$\displaystyle \begin{align*} x &= \sqrt{n - \sqrt{n + \sqrt{n - \sqrt{n + \sqrt{ \dots } }}}} \\ x^2 &= n - \sqrt{ n + \sqrt{ n - \sqrt{ n + \sqrt{\dots }}}} \\ x^2 - n &= - \sqrt{ n + \sqrt{ n - \sqrt{ n + \sqrt{ \dots } } }} \\ \left( x^2 - n \right) ^2 &= n + \sqrt{ n - \sqrt{ n + \sqrt{ n - \sqrt{ n + \sqrt{ \dots } }}}} \\ \left( x^2 - n \right) ^2 - n &= \sqrt{ n -
\sqrt{n + \sqrt{ n - \sqrt{ n + \sqrt{ \dots }}}}} \\ \left( x^2 - n \right) ^2 - n &= x \end{align*}$
Next:
$\displaystyle \begin{align*} y &= \sqrt{ n - 1 - \sqrt{ n - 1 - \sqrt{ n - 1 - \sqrt{ n - 1 - \sqrt{ \dots }}}}} \\ y^2 &= n - 1 - \sqrt{ n - 1 - \sqrt{ n - 1 - \sqrt{ n - 1 - \sqrt{ \dots }}}} \\ y^2 &= n - 1 - y \\ y^2 + y &= n - 1 \\ y^2 + y + \left( \frac{1}{2} \right) ^2 &= n - 1 + \left( \frac{1}{2} \right) ^2 \\ \left( y + \frac{1}{2} \right) ^2 &= n - \frac{3}{4} \\ y + \frac{1}{2} &= \frac{\pm \sqrt{ 4\,n - 3 }}{2} \\ y &= \frac{-1 \pm \sqrt{ 4\,n - 3 }}{2} \end{align*}$
As $\displaystyle \begin{align*} y > 0 \end{align*}$ that means $\displaystyle \begin{align*} y = \frac{-1 + \sqrt{ 4\,n -3}}{2} \end{align*}$, now we need to check if $\displaystyle \begin{align*} x = y \end{align*}$...
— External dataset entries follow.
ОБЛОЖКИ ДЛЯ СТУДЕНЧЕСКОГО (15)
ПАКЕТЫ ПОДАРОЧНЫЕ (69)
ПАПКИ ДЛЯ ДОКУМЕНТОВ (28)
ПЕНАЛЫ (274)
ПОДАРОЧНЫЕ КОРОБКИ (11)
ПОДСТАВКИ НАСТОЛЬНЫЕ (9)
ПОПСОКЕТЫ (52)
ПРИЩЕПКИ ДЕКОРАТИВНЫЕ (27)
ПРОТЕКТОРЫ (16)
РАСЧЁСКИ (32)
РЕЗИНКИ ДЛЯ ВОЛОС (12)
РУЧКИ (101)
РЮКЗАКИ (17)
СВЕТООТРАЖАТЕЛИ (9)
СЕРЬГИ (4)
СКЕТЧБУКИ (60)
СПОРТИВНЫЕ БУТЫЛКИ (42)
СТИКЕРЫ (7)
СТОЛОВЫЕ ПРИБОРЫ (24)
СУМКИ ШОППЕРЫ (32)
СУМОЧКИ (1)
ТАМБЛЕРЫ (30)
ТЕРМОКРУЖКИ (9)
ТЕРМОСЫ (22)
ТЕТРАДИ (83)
$\displaystyle \begin{align*} \left( y^2 - n \right) ^2 - n &= \left[ \left( \frac{-1 + \sqrt{4\,n - 3}}{2} \right) ^2 - n \right] ^2 - n \\ &= \left( \frac{1 - 2\,\sqrt{4\,n - 3} + 4\,n - 3}{4} - n \right) ^2 - n \\ &= \left( \frac{4\, n - 2 - 2\,\sqrt{ 4\,n - 3 }}{4} - n \right) ^2 - n \\ &= \left( \frac{ 2\,n - 1 - \sqrt{ 4\,n - 3}}{2} - n \right) ^2 - n \\ &= \left( \frac{-1 - \sqrt{4\,n - 3}}{2} \right) ^2 - n \\ &= \frac{1 + 2\,\sqrt{4\,n - 3} + 4\,n - 3}{4} - n \\ &= \frac{4\, n- 2 + 2\,\sqrt{4\,n - 3} }{4} - n \\ &= \frac{2\,n - 1 + \sqrt{4\,n - 3 }}{2} - n \\ &= \frac{-1 + \sqrt{4\,n - 3}}{2} \\ &= y \end{align*}$
which satisfies $\displaystyle \begin{align*} \left( x^2 - n \right) ^2 - n = x \end{align*}$. Thus the identity holds.